Dabcyl (4-((4′-dimethylamino)phenylazo)benzoic acid) is a common quencher widely used in a variety of biomolecular applications[35] and nucleic acid probes.[3638] Thus we chose to explore its quenching effects on ODFs upon hybridization, to explore the utility of varied ODF–dabcyl fluorophore quencher pairs as reporters of DNA hybridization. Dabcyl was attached to the 5′ end of the complementary DNA strand (Q1; Table 1); thus upon hybridization to each of the 3′-ODF-labeled strands (P1–P20), dabcyl was brought into proximity with the various labels. The fluorescence spectrum of each of the ODFs was measured before and after the addition of Q1. The percentage quenching of fluorescence was determined by the relative fluorescence intensities at the maximum emission wavelength before and after the addition of Q1. We used a one molar excess equivalent to ensure that all ODF-labeled DNAs were hybridized with a quencher.
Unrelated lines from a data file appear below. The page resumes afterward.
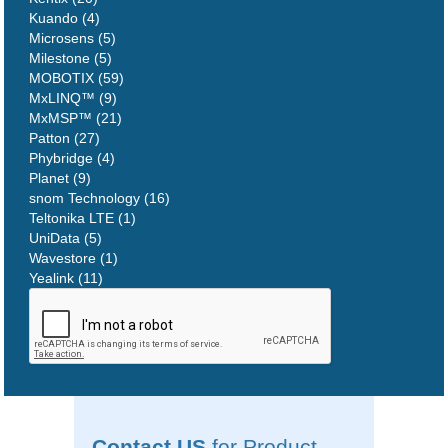
Kuando (4)
Microsens (5)
Milestone (5)
MOBOTIX (59)
MxLINQ™ (9)
MxMSP™ (21)
Patton (27)
Phybridge (4)
Planet (9)
snom Technology (16)
Teltonika LTE (1)
UniData (5)
Wavestore (1)
Yealink (11)
Contact US
for Product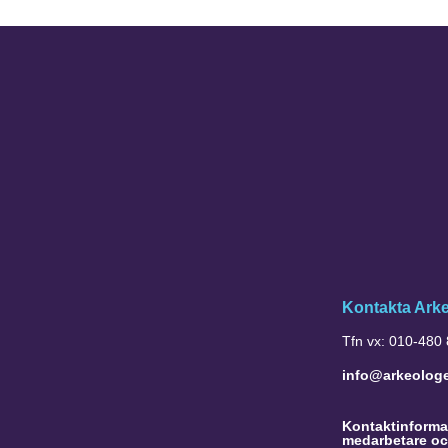
Kontakta Ark
Tfn vx: 010-480
info@arkeolog
Kontaktinformat
medarbetare oc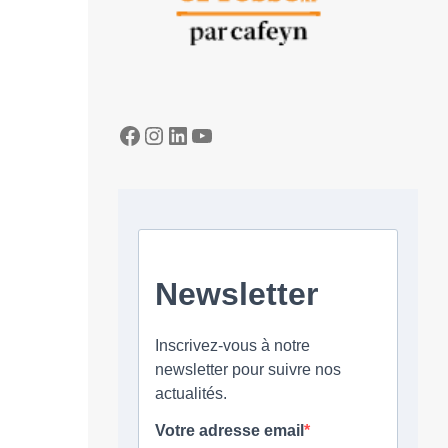
Facebook
Instagram
LinkedIn
YouTube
The experiments revealed that efficient quenching by dabcyl occurred in 17 of the 20 ODFs tested (Table 2). These sequences had more than 70% of their fluorescence quenched upon the addition of the dabcyl-conjugated complement Q1. Two instances of this effect are shown in Figure 3 with labeled probes P4 (BEBY) and P15 (EYYE), which yielded 85 and 88% quenching, respectively.

Figure 3
Fluorescence emission spectral changes upon hybridization of ODF-labeled probes: a) P4, and b) P15 with dabcyl-conjugated complement, Q1 (λex = 330 nm).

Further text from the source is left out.